On Friday, Jan. 18, Apple Inc. (NASDAQ:AAPL) shares hit $500. For many, this perfect figure (not $499.99 or $500.01) raised eyebrows among bloggers and Twitter.
For others, concerns abounded after reports had recently been leaked citing weak iPhone 5 demand. During the session, Apple Inc. (NASDAQ:AAPL) shares fell to February 2012 levels and its $500 trading price, this represents a 28.8 percent fall from the company’s September high.
Adding to the conspiracy theorists is the fact that Jan. 18 represented an options expiration date; this meant many puts and calls were due.

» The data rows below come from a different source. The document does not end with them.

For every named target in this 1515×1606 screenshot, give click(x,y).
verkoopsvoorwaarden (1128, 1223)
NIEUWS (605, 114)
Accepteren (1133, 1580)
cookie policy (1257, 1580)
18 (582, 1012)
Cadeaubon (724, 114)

According to Barry Ritholtz of The Big Picture, shooting down a $500 conspiracy, explained that as options themselves can be traded, their values are correlated to their underlying stock’s price. When an expiration date nears, a stock can be attracted to a nice, round strike price.
This is called options pinning and it is a hedging behavior rather than illegal collusion, reported Bloomberg.
On Jan. 18., the lucky winner for Apple Inc. (NASDAQ:AAPL) was the round $500 share price.
Benjamin Golez, an assistant professor of finance at Notre Dame, concurred and wrote to Bloomberg in an e-mail, “On option expiration days the nearest strike price works like a magnet for the price of the underlying asset. Since strike prices are round numbers (typically $5 or $10 apart), and equity options expire on the third Friday each month, pinning can thus help us understand why stocks on the third Friday of each month have a tendency to close near round numbers.”
Perhaps this “conspiracy” came at an interesting time. There’s Apple’s upcoming fourth-quarter earnings report on Wednesday. In addition to potential questions about Friday’s $500 price, look for ones about the company’s gross margin guidance.
Recently, Apple’s stock have released numerous weaker-than-expected estimates, including lower than expected gross margin guidance for the December quarter. Many analysts will likely focus on this number in Wednesday’s report and it can be found in the company’s press release from a calculation in the income statement.
According to Chuck Jones, a Forbes contributor, a figure that analysts will keep an eye on is management’s March quarter gross margin guidance. That number will be disclosed in the company’s conference call from Peter Oppenheimer, Apple’s CFO, who will review the guidance numbers that Apple Inc. (NASDAQ:AAPL) provides to the group.
Jones’ sentiment regarding Apple has turned negatively in the last few months (with a large amount justified by lower EPS) but he believes the price drop is overdone. With the December quarter’s gross margin hitting 38.5% or higher (2.5% above guidance of 36%; he estimates 38.8%) and March quarter guidance for revenue and margins are within analysts estimates, EPS estimates could begin moving up.
Add in reasonable valuations (10x on this year’s earnings of about $50 and $100 in excess cash per share by 2013’s end), Jones thinks the stock will rally and has a $700 target price on the stock.
On Tuesday, shares were trading at $503.94, up 0.79 percent.